◆ What you are asked to do
Search the entries for the word "lingue" and report each line that has it.

◆ Provided information
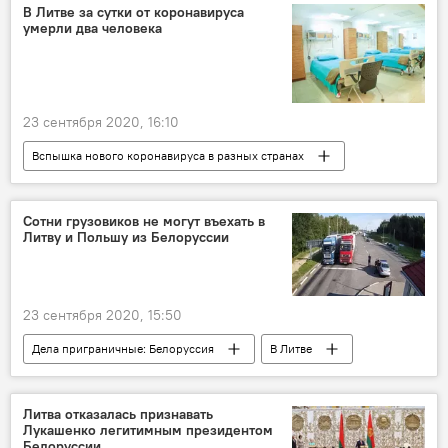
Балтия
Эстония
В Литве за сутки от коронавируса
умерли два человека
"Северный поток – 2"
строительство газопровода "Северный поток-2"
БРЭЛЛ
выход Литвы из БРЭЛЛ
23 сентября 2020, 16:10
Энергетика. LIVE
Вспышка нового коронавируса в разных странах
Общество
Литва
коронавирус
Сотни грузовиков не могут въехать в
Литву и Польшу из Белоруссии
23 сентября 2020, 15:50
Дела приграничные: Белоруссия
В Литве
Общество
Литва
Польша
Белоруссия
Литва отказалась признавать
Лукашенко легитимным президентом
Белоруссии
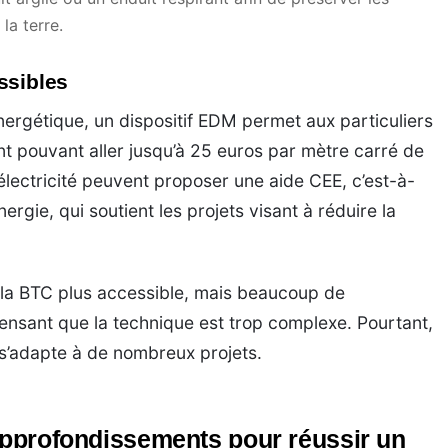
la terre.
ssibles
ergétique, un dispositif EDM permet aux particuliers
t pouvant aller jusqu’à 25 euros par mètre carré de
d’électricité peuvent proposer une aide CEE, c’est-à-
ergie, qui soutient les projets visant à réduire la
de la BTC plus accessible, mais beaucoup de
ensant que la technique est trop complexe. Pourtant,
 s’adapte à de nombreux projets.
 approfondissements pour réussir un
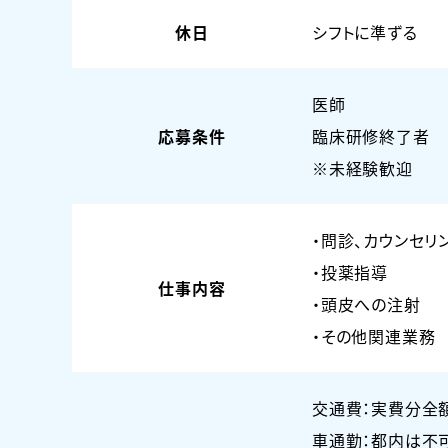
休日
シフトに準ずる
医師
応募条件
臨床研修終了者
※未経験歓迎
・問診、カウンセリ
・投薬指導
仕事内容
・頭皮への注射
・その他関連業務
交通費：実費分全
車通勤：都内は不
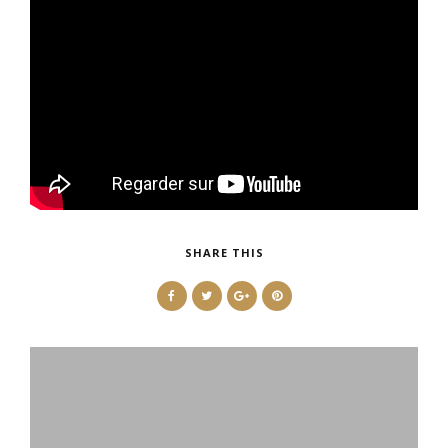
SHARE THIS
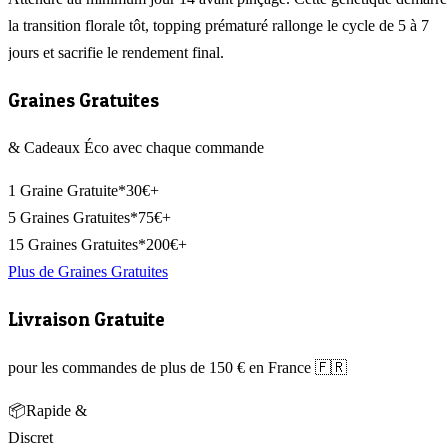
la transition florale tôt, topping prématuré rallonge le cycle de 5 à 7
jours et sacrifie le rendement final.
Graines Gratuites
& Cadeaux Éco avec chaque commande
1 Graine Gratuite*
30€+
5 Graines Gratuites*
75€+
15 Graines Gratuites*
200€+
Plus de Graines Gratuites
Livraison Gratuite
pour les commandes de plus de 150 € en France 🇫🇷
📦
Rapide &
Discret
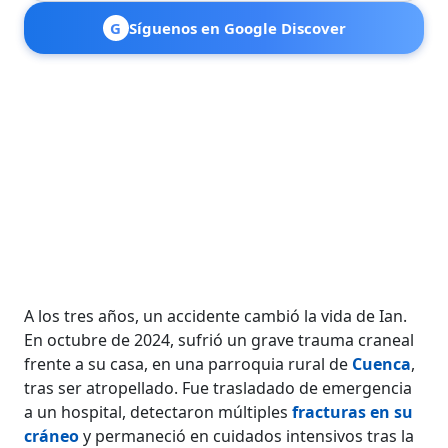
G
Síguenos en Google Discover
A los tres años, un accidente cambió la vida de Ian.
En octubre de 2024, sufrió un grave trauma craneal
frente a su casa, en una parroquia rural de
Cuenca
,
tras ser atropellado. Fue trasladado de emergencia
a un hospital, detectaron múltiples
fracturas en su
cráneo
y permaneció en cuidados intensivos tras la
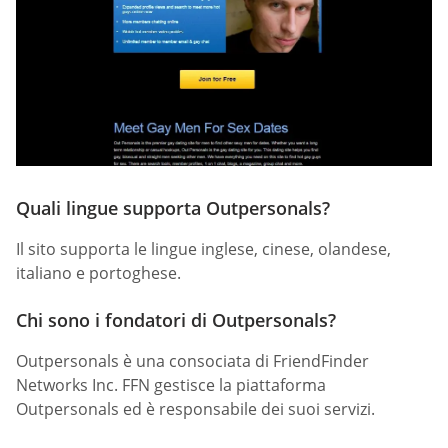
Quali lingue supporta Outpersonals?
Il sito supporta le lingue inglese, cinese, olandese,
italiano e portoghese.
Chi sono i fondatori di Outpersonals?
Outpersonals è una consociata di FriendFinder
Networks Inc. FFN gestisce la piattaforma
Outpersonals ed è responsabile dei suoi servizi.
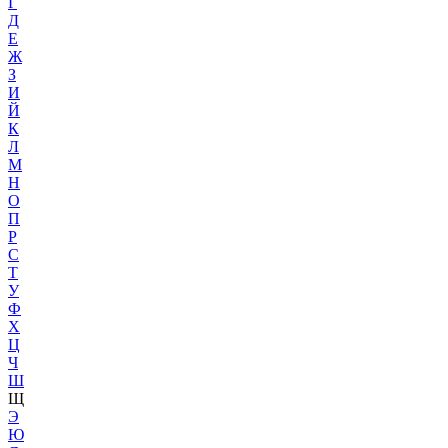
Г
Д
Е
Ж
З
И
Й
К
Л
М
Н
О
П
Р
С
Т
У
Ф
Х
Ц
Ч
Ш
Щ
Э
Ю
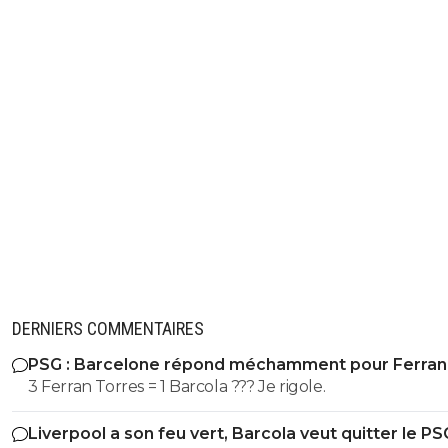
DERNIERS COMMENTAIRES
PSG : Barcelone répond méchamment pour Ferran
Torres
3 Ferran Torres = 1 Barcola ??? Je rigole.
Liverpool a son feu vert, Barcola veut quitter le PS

◆ Expected answer
Quali lingue supporta Outpersonals?
Il sito supporta le lingue inglese, cinese, olandese,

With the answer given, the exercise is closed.